A. Optimal Transport: Formulation

Over the past century or so, the theory of optimal transport (earth mover’s distance) has developed two main formulations, one utilizing a continuous map (Monge’s formulation) and one utilizing what is called a transport plan (Kantarovich’s formulation) for assigning the spatial correspondence necessary for the related transport problem. While Monge’s continuous formulation is helpful in problems where a point-to-point assignment is desired, Kantarovich’s formulation is more general, and also covers the case of discrete (Dirac) masses (in our case signal intensities). These differ not only in mathematical formulation, but also has consequences with regards to their respective numerical solutions, as well as applications.

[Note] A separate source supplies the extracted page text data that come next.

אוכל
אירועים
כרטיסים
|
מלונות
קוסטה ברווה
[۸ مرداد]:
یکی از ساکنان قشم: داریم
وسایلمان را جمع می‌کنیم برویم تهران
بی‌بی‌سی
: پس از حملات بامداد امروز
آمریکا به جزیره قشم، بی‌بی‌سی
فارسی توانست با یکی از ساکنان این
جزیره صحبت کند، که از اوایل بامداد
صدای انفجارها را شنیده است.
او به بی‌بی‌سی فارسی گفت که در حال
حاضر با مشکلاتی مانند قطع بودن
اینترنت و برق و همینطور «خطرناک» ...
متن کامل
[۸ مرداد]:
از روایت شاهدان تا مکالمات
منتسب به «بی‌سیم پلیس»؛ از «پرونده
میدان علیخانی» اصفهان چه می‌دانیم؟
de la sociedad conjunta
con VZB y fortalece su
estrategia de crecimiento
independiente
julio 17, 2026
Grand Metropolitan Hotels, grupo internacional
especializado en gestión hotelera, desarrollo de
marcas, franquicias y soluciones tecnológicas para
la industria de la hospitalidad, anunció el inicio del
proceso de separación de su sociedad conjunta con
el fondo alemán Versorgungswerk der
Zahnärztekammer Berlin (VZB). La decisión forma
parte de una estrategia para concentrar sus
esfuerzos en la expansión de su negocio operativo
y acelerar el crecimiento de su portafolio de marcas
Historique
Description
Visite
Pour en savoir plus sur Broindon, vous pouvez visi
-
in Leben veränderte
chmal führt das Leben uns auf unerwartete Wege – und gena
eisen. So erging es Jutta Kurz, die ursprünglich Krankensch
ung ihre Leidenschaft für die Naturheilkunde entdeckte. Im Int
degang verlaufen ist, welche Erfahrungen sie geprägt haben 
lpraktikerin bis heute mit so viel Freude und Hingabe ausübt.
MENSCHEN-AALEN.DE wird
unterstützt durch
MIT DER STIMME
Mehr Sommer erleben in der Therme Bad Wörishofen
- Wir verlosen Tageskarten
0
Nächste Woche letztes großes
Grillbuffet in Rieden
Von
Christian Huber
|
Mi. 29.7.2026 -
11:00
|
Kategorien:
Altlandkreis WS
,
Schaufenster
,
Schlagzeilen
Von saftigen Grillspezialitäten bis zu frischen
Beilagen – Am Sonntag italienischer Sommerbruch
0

1) Monge’s continuous formulation

The Monge optimal mass transportation problem is formulated as follows. Consider two signals or images I₀ and I₁ defined over their respective domains Ω₀ and Ω₁. Here Ω₀ and Ω₁ are typically subsets of ℝ^d, and often can be taken as the unit square (or cube in 3D). While a detailed measure-theoretic formulation is typically required (see [24]) we bypass rigorous formulation here and simply assume that I₀(x) and I₁(y) correspond to signal intensities at positions x ∈ Ω₀ and y ∈ Ω₁. For digital signals, an interpolating model can be used to construct these functions defined over continuous domains from sampled discrete data. Except for extensions which are described below, the signals are required to be nonnegative. That is, I₀(x) ≥ 0 ∀x ∈ Ω₀ and I₁(y) ≥ 0 ∀y ∈ Ω₁. In addition, the total amount of signal (or mass) for both signals should be equal to the same constant (which is generally chosen to be 1): $\int_{Ω_{0}} I_{0} (x) dx = \int_{Ω_{1}} I_{1} (y) dy = 1$ . In other words, I₀ and I₁ are assumed to be probability density functions (PDFs).

Monge’s optimal transportation problem is to find a function f : Ω₀ → Ω₁ that ‘pushes’ I₀ onto I₁ and minimizes the following objective function,

M (I_{0}, I_{1}) = \inf_{f \in MP} \int_{Ω_{0}} c (x, f (x)) I_{0} (x) dx

(1)

where c : Ω₀ × Ω₁ → ℝ⁺ is the cost of moving pixel intensity I₀(x) from x to f (x) (Monge considered the Euclidean distance as the cost function in his original formulation, c(x, f (x)) = |x − f (x)|), and MP stands for a measure preserving map that moves all the signal intensity from I₀ to I₁. That is, for a subset B ⊂ Ω₁ the MP requirement is that

\int_{{x : f (x) \in B}} I_{0} (x) dx = \int_{B} I_{1} (y) dy .

(2)

If f is one-to-one this just means that for A ⊂ Ω₀

\int_{A} I_{0} (x) dx = \int_{f (A)} I_{1} (y) dy .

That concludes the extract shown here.